== Problem ==
Please repeat only the lines below starting at the line that holds "Cfa Batiment" and ending at the line that holds "イオン「戻るな」テナント「戻", exactly, with both of those lines included and every picture omitted.
********************
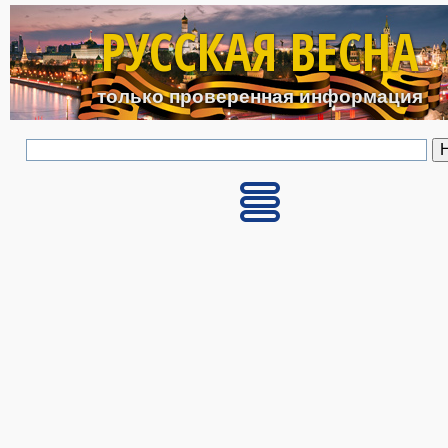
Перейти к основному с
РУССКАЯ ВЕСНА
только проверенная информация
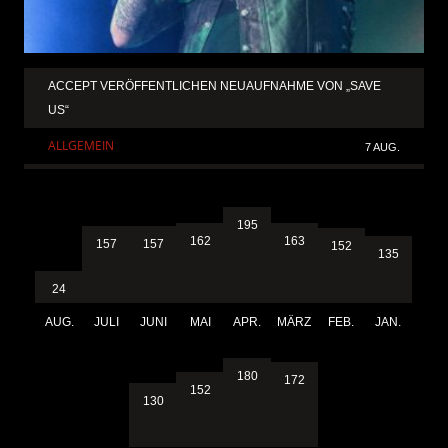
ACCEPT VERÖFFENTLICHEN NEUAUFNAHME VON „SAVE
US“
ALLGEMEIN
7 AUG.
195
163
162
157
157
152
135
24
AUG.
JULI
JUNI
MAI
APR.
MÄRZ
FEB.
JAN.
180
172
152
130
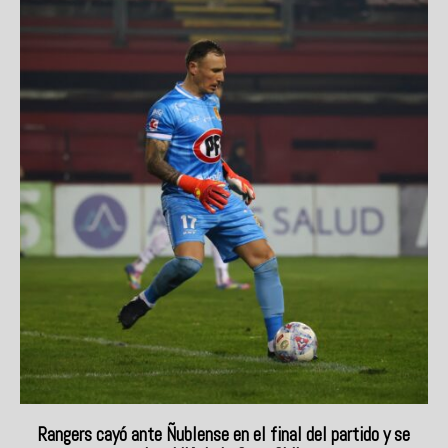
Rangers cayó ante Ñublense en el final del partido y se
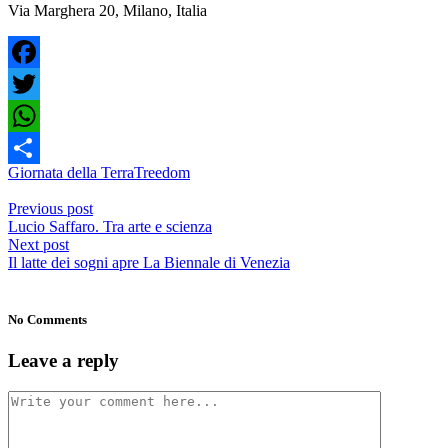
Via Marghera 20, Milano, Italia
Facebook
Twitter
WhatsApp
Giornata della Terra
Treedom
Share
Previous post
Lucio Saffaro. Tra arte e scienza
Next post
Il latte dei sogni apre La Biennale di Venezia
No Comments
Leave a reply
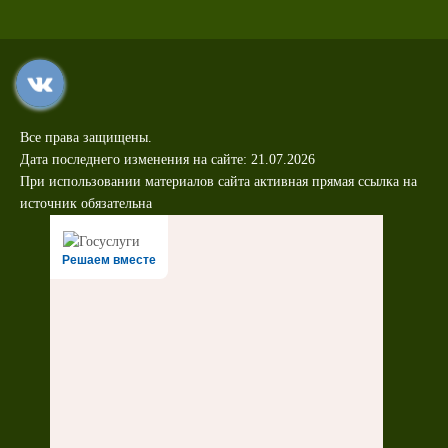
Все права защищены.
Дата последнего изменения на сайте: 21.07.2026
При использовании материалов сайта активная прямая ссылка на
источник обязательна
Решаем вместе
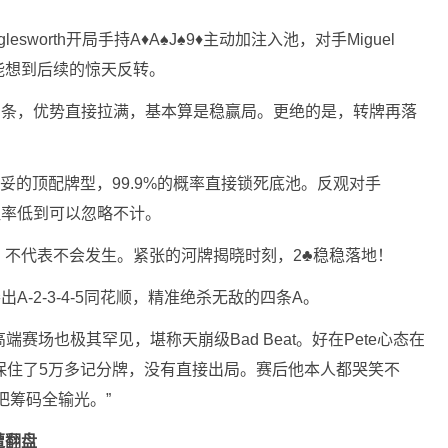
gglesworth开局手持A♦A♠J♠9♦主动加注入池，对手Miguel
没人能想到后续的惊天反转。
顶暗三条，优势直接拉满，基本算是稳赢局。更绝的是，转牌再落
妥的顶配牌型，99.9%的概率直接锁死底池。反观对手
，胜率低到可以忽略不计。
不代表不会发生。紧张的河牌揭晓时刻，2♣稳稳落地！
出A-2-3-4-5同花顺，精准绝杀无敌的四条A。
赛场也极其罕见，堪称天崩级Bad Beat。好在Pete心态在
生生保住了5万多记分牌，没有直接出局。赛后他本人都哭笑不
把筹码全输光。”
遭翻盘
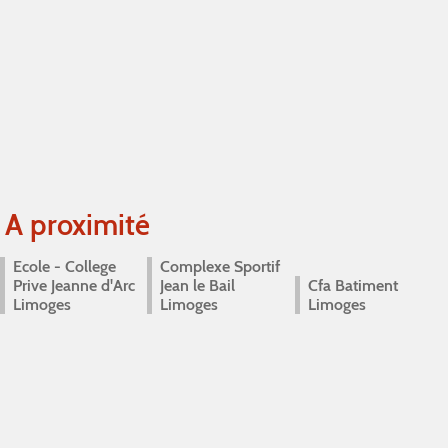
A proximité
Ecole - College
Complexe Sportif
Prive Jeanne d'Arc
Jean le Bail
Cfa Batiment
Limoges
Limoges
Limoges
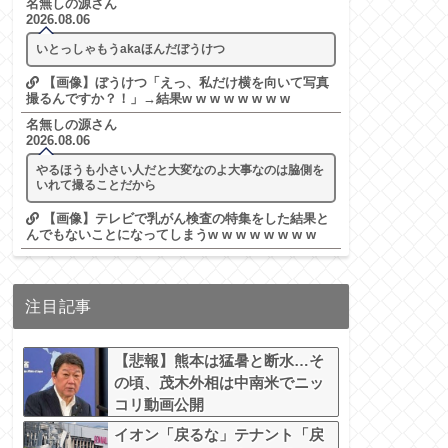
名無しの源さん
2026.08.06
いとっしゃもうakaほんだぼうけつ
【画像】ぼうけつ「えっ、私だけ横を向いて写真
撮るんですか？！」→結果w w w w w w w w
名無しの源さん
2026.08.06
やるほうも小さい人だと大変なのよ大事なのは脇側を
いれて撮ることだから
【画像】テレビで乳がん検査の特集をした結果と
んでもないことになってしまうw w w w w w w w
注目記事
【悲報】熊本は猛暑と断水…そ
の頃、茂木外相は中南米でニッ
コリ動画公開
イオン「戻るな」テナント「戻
********************
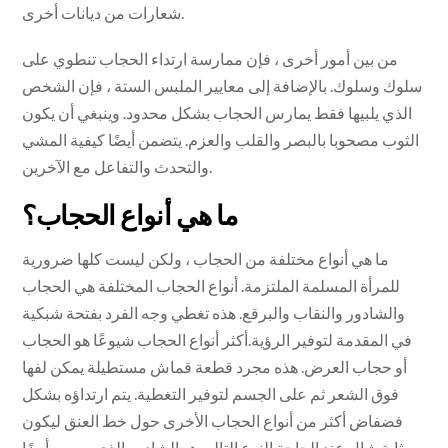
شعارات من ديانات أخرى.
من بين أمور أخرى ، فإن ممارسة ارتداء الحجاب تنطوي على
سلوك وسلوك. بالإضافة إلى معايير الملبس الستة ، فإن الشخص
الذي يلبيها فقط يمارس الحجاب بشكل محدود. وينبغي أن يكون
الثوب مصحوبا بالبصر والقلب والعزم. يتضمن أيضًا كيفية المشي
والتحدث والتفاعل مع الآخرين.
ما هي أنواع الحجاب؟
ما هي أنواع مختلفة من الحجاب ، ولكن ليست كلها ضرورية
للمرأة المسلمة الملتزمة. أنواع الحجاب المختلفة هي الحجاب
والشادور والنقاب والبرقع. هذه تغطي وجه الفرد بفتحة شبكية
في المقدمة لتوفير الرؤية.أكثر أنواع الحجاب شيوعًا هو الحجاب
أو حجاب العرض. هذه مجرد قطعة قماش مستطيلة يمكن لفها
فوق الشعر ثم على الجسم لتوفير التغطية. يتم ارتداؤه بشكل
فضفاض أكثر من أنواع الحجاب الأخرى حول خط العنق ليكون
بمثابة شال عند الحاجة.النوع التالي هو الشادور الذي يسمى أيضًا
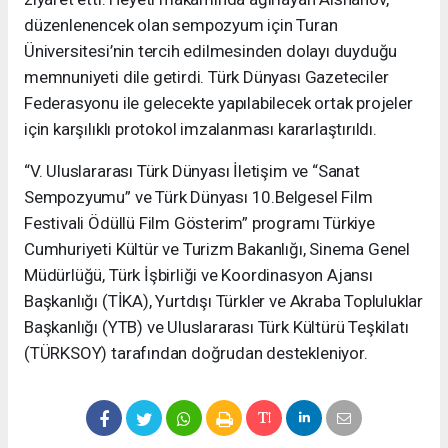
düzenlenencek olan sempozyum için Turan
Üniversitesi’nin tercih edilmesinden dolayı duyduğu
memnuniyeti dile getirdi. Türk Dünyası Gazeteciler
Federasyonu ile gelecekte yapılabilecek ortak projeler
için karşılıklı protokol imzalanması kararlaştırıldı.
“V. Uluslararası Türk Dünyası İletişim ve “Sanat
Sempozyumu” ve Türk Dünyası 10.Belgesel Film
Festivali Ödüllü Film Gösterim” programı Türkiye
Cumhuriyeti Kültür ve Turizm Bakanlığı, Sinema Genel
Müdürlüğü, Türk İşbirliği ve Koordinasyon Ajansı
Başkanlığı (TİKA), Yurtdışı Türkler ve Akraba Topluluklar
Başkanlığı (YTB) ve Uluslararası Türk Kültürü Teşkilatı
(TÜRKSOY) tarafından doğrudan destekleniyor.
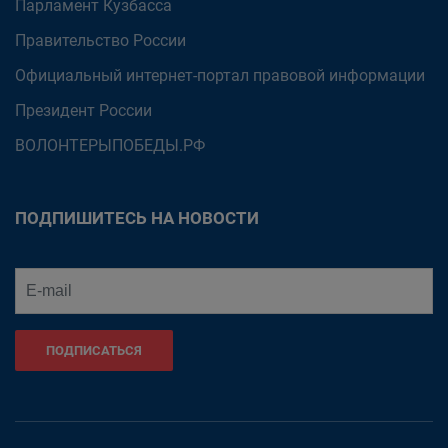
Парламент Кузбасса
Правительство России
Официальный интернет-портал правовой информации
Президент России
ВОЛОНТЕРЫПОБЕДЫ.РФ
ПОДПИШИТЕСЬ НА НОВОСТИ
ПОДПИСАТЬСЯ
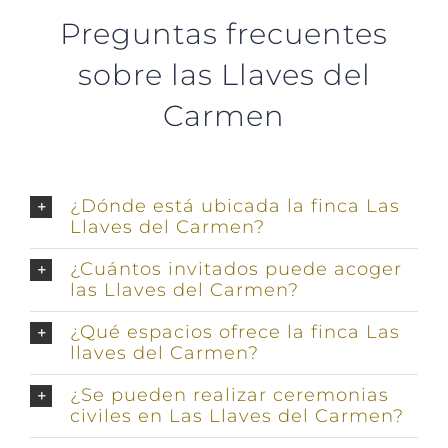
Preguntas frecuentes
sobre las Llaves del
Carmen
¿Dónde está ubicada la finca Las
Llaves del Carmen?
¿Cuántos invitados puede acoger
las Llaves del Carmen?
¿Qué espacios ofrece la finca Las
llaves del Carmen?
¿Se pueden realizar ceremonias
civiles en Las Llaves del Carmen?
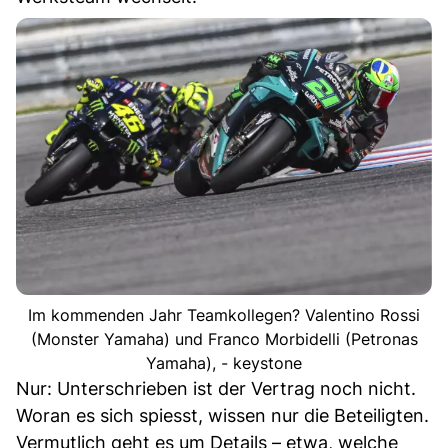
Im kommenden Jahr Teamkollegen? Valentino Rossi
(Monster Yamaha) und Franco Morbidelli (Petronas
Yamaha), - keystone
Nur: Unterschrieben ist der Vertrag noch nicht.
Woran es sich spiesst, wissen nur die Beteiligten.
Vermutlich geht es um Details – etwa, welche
********************
== Answer ==
Cfa Batiment
Limoges
Limoges
Limoges
名無しの源さん
2026.08.06
いとっしゃもうakaほんだぼうけつ
【画像】ぼうけつ「えっ、私だけ横を向いて写真
撮るんですか？！」→結果w w w w w w w w
名無しの源さん
2026.08.06
やるほうも小さい人だと大変なのよ大事なのは脇側を
いれて撮ることだから
【画像】テレビで乳がん検査の特集をした結果と
んでもないことになってしまうw w w w w w w w
注目記事
【悲報】熊本は猛暑と断水…そ
の頃、茂木外相は中南米でニッ
コリ動画公開
イオン「戻るな」テナント「戻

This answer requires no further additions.